$x_1>x_0$ for $x_{n+1} = e^{\frac13(x_n-2)}$

Question

I have this fixed point iteration for finding a solution of the given equation: $x_{n+1} = e^{\frac13(x_n-2)}$.

I have to show that if $x_0=\beta+\epsilon$, where $\epsilon$ is a positive real number, then $x_1>x_0$.

And also to deduce that this fixed point iteration does not converge to $\beta$ for all $x_0>\beta$.

(Hint: You may need to use the facts that $\beta$ is a solution of $x-3lnx=2$, and that $\beta>3$)
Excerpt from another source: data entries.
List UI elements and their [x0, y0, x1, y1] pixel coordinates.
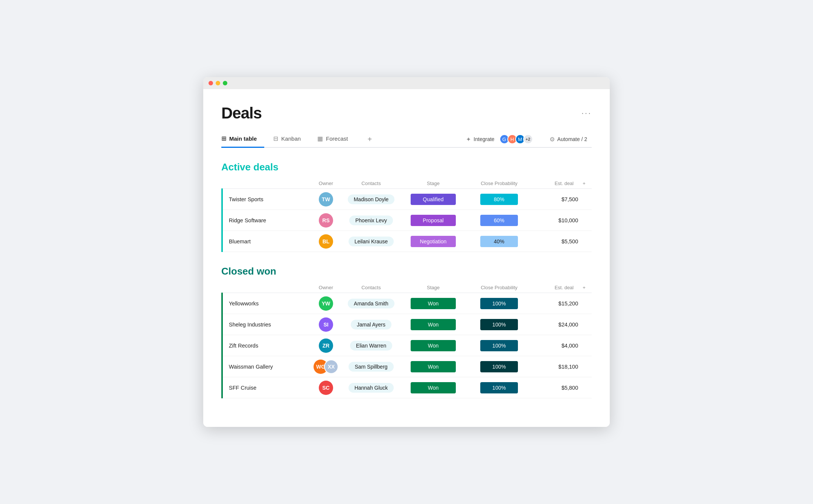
owner-cell: WG XX [311, 356, 341, 377]
contact-cell[interactable]: Jamal Ayers [341, 314, 401, 335]
contact-cell[interactable]: Leilani Krause [341, 231, 401, 252]
contact-tag[interactable]: Sam Spillberg [349, 362, 393, 372]
stage-badge[interactable]: Won [411, 298, 456, 309]
tab-main-table-label: Main table [229, 135, 257, 142]
add-tab-button[interactable]: + [364, 135, 375, 144]
contact-cell[interactable]: Hannah Gluck [341, 377, 401, 398]
cw-col-stage-header: Stage [401, 282, 465, 293]
stage-badge[interactable]: Proposal [411, 215, 456, 226]
stage-cell[interactable]: Won [401, 335, 465, 356]
tab-main-table[interactable]: ⊞ Main table [221, 131, 264, 148]
row-add-col [578, 335, 592, 356]
stage-cell[interactable]: Negotiation [401, 231, 465, 252]
cw-col-probability-header: Close Probability [465, 282, 533, 293]
stage-badge[interactable]: Won [411, 382, 456, 393]
contact-tag[interactable]: Phoenix Levy [349, 216, 393, 225]
est-deal-cell: $10,000 [533, 210, 578, 231]
row-add-col [578, 377, 592, 398]
table-row: Twister Sports TW Madison Doyle Qualifie… [222, 189, 592, 210]
deal-name[interactable]: Waissman Gallery [224, 356, 311, 377]
probability-cell: 100% [465, 356, 533, 377]
tab-forecast[interactable]: ▦ Forecast [317, 131, 355, 148]
contact-cell[interactable]: Phoenix Levy [341, 210, 401, 231]
cw-col-name-header [224, 282, 311, 293]
stage-cell[interactable]: Won [401, 314, 465, 335]
stage-cell[interactable]: Won [401, 377, 465, 398]
contact-tag[interactable]: Leilani Krause [349, 237, 394, 246]
cw-col-contacts-header: Contacts [341, 282, 401, 293]
contact-tag[interactable]: Elian Warren [350, 341, 392, 351]
est-deal-cell: $5,500 [533, 231, 578, 252]
kanban-icon: ⊟ [273, 135, 278, 142]
tab-kanban[interactable]: ⊟ Kanban [273, 131, 308, 148]
cw-add-col-header[interactable]: + [578, 282, 592, 293]
est-deal-cell: $24,000 [533, 314, 578, 335]
probability-badge: 100% [480, 382, 518, 393]
contact-cell[interactable]: Sam Spillberg [341, 356, 401, 377]
probability-badge: 60% [480, 215, 518, 226]
stage-badge[interactable]: Negotiation [411, 236, 456, 247]
titlebar [203, 77, 610, 89]
active-deals-table: Owner Contacts Stage Close Probability E… [221, 178, 592, 252]
automate-button[interactable]: ⚙ Automate / 2 [545, 134, 592, 145]
cw-col-owner-header: Owner [311, 282, 341, 293]
contact-cell[interactable]: Madison Doyle [341, 189, 401, 210]
owner-cell: YW [311, 293, 341, 314]
page-title: Deals [221, 104, 262, 122]
probability-cell: 100% [465, 335, 533, 356]
contact-tag[interactable]: Hannah Gluck [349, 383, 394, 393]
deal-name[interactable]: Twister Sports [224, 189, 311, 210]
probability-badge: 40% [480, 236, 518, 247]
probability-cell: 40% [465, 231, 533, 252]
stage-badge[interactable]: Won [411, 340, 456, 351]
contact-cell[interactable]: Elian Warren [341, 335, 401, 356]
contact-cell[interactable]: Amanda Smith [341, 293, 401, 314]
stage-cell[interactable]: Won [401, 356, 465, 377]
more-options-button[interactable]: ··· [582, 108, 592, 118]
contact-tag[interactable]: Jamal Ayers [351, 320, 391, 329]
closed-won-title: Closed won [221, 266, 592, 277]
maximize-dot[interactable] [223, 81, 227, 85]
probability-badge: 80% [480, 194, 518, 205]
probability-badge: 100% [480, 340, 518, 351]
col-stage-header: Stage [401, 178, 465, 189]
stage-cell[interactable]: Won [401, 293, 465, 314]
active-deals-title: Active deals [221, 161, 592, 173]
probability-cell: 100% [465, 293, 533, 314]
deal-name[interactable]: SFF Cruise [224, 377, 311, 398]
probability-badge: 100% [480, 361, 518, 372]
table-row: Zift Records ZR Elian Warren Won 100% $4… [222, 335, 592, 356]
est-deal-cell: $15,200 [533, 293, 578, 314]
col-estdeal-header: Est. deal [533, 178, 578, 189]
add-col-header[interactable]: + [578, 178, 592, 189]
contact-tag[interactable]: Madison Doyle [348, 194, 395, 204]
integrate-icon: ✦ [466, 136, 471, 143]
probability-cell: 80% [465, 189, 533, 210]
probability-cell: 100% [465, 377, 533, 398]
deal-name[interactable]: Sheleg Industries [224, 314, 311, 335]
contact-tag[interactable]: Amanda Smith [348, 299, 394, 308]
row-add-col [578, 189, 592, 210]
deal-name[interactable]: Ridge Software [224, 210, 311, 231]
deal-name[interactable]: Zift Records [224, 335, 311, 356]
stage-badge[interactable]: Qualified [411, 194, 456, 205]
forecast-icon: ▦ [317, 135, 323, 142]
table-row: Ridge Software RS Phoenix Levy Proposal … [222, 210, 592, 231]
tab-kanban-label: Kanban [281, 135, 301, 142]
deal-name[interactable]: Yellowworks [224, 293, 311, 314]
est-deal-cell: $5,800 [533, 377, 578, 398]
deal-name[interactable]: Bluemart [224, 231, 311, 252]
table-icon: ⊞ [221, 135, 226, 142]
stage-badge[interactable]: Won [411, 361, 456, 372]
table-row: Sheleg Industries SI Jamal Ayers Won 100… [222, 314, 592, 335]
page-header: Deals ··· [221, 104, 592, 122]
stage-cell[interactable]: Proposal [401, 210, 465, 231]
page-content: Deals ··· ⊞ Main table ⊟ Kanban ▦ Foreca… [203, 89, 610, 427]
integrate-button[interactable]: ✦ Integrate G H M +2 [461, 132, 537, 146]
stage-badge[interactable]: Won [411, 319, 456, 330]
row-add-col [578, 210, 592, 231]
stage-cell[interactable]: Qualified [401, 189, 465, 210]
owner-cell: BL [311, 231, 341, 252]
close-dot[interactable] [209, 81, 213, 85]
minimize-dot[interactable] [216, 81, 220, 85]
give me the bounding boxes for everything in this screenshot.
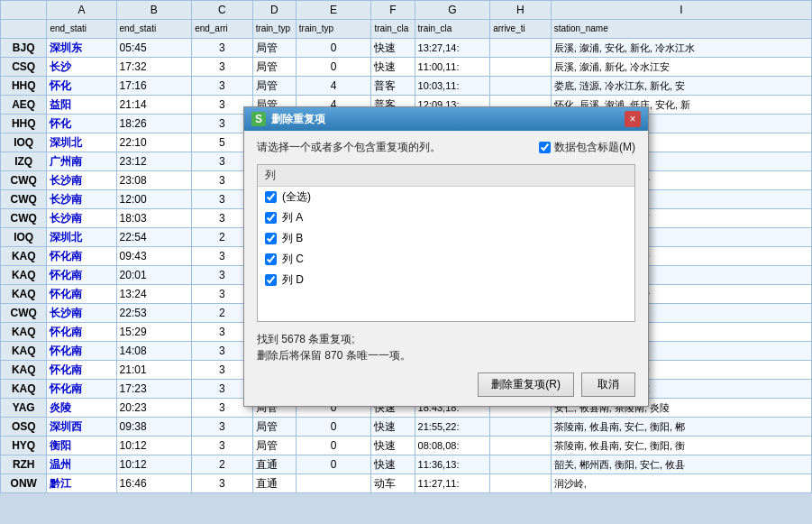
modal-overlay: S 删除重复项 × 请选择一个或者多个包含重复项的列。 数据包含标题(M) 列 …: [0, 0, 812, 524]
list-item-d[interactable]: 列 D: [258, 270, 634, 290]
header-checkbox-label[interactable]: 数据包含标题(M): [539, 140, 635, 155]
delete-duplicates-button[interactable]: 删除重复项(R): [478, 372, 574, 397]
checkbox-c[interactable]: [265, 253, 277, 265]
list-item-c-label: 列 C: [282, 252, 304, 267]
list-item-a-label: 列 A: [282, 210, 303, 225]
dialog-title-area: S 删除重复项: [251, 112, 325, 127]
dialog-description-row: 请选择一个或者多个包含重复项的列。 数据包含标题(M): [257, 140, 635, 155]
dialog-description-text: 请选择一个或者多个包含重复项的列。: [257, 140, 441, 155]
header-checkbox-text: 数据包含标题(M): [554, 140, 635, 155]
list-item-b[interactable]: 列 B: [258, 228, 634, 249]
dialog-app-icon: S: [251, 112, 266, 126]
checkbox-all[interactable]: [265, 191, 277, 203]
column-list-box[interactable]: 列 (全选) 列 A 列 B 列 C: [257, 164, 635, 322]
cancel-button[interactable]: 取消: [581, 372, 635, 397]
list-item-all[interactable]: (全选): [258, 187, 634, 207]
checkbox-d[interactable]: [265, 274, 277, 286]
list-item-all-label: (全选): [282, 189, 311, 205]
dialog-titlebar: S 删除重复项 ×: [244, 107, 648, 131]
checkbox-a[interactable]: [265, 212, 277, 224]
list-item-b-label: 列 B: [282, 231, 303, 246]
dialog-footer: 删除重复项(R) 取消: [257, 372, 635, 397]
list-header: 列: [258, 165, 634, 187]
list-item-c[interactable]: 列 C: [258, 249, 634, 270]
dialog-body: 请选择一个或者多个包含重复项的列。 数据包含标题(M) 列 (全选) 列 A: [244, 131, 648, 406]
list-item-a[interactable]: 列 A: [258, 207, 634, 228]
dialog-close-button[interactable]: ×: [625, 111, 641, 127]
header-checkbox[interactable]: [539, 142, 551, 153]
delete-duplicates-dialog: S 删除重复项 × 请选择一个或者多个包含重复项的列。 数据包含标题(M) 列 …: [243, 106, 649, 407]
list-item-d-label: 列 D: [282, 272, 304, 288]
dialog-title-text: 删除重复项: [271, 112, 325, 127]
checkbox-b[interactable]: [265, 233, 277, 244]
dialog-status-text: 找到 5678 条重复项; 删除后将保留 870 条唯一一项。: [257, 331, 635, 363]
OK. My approach is to start from the equation $x-3lnx=2$ and use $\beta$ as a solution. And then I add $\epsilon$ to one side of the equation to arrive at the inequality $x_0<x_1+\epsilon$, which is not what I exactly want.

Any suggestions?

Thanks

Answer 1

Consider the function $u:x\mapsto\exp(\frac13(x-2))-x$ then $u(\beta)=0$ and $u'(x)=\frac13\exp(\frac13(x-2))-1$ hence $u'$ is increasing. If $u'(\beta)\gt0$ then $u'(x)\gt0$ for every $x\gt\beta$ hence $u(x)\gt u(\beta)=0$ for every $x\gt\beta$. In particular, if $x_0\gt\beta$ then $x_1=x_0+u(x_0)\gt x_0$.

To show that $u'(\beta)\gt0$, note that $u'(x)\gt0$ is equivalent to $\exp(\frac13(x-2))\gt3$, that is, $x\gt2+3\log3$. But $\beta=2+3\ln\beta$ and one knows that $\beta\gt3$, hence $\beta\gt2+3\ln3$, QED.